Friseur und Beichtvater
in Personalunion
Und nicht wenige seiner Kunden sind in Hagen bekannte Größen: Oberbürgermeister Jörg Dehm zählt ebenso dazu wie der ehemalige Sparkassen-Vorstand Klaus Hacker oder Dr. Tayfun Belgin, Leiter des Osthaus-Museums. Natürlich wird somit auch mal über Lokalpolitik oder andere heikle Themen gesprochen; doch worum es dabei genau geht, sagt Klaus Iber nicht: „Als Friseur ist man so etwas wie ein Beichtvater. Es gibt viele Leute, die wollen sich die Seele vom Leib reden. Da muss man einfach zuhören und auch mal Trost spenden.“ Unter keinen Umständen verrät er beispielsweise den Namen des Kunden, der einst immer mit einer Ausgabe der Frankfurter Allgemeinen erschien, um darin den saloneigenen Playboy zu verstecken und so ungestört zu lesen. „Das bleibt ein Geheimnis.“
Doch nicht nur in Sachen Literatur kommt Klaus Iber seinen Kunden entgegen. Auch der gemeine Raucher ist hier ein gern gesehener Gast. Wer nicht auf den Glimmstängel verzichten möchte, während der Meister zur Schere greift, darf sich ruhig ein Zigarettchen ins Gesicht stecken. Aschenbecher sind genügend vorhanden.

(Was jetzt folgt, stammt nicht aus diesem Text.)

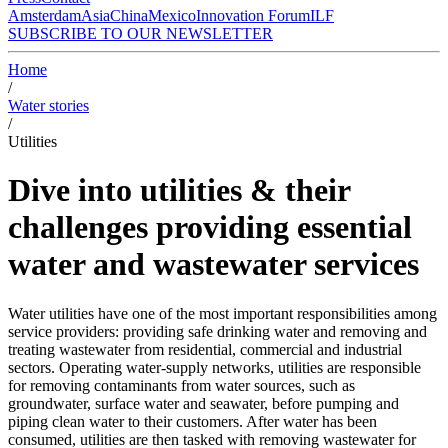
Amsterdam
Asia
China
Mexico
Innovation Forum
ILF
SUBSCRIBE TO OUR NEWSLETTER
Home
/
Water stories
/
Utilities
Dive into utilities & their
challenges providing essential
water and wastewater services
Water utilities have one of the most important responsibilities among
service providers: providing safe drinking water and removing and
treating wastewater from residential, commercial and industrial
sectors. Operating water-supply networks, utilities are responsible
for removing contaminants from water sources, such as
groundwater, surface water and seawater, before pumping and
piping clean water to their customers. After water has been
consumed, utilities are then tasked with removing wastewater for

Ein echter Herrensalon eben – möchte man meinen. Denn dann und wann, gibt Klaus Iber zu, zähle doch schon mal eine Frau zur Kundschaft. „Aber das sind nur Kurzhaarschnitte“, erklärt er fast ein bisschen entschuldigend. Nehmen wir es als seinen Beitrag zur Emanzipation.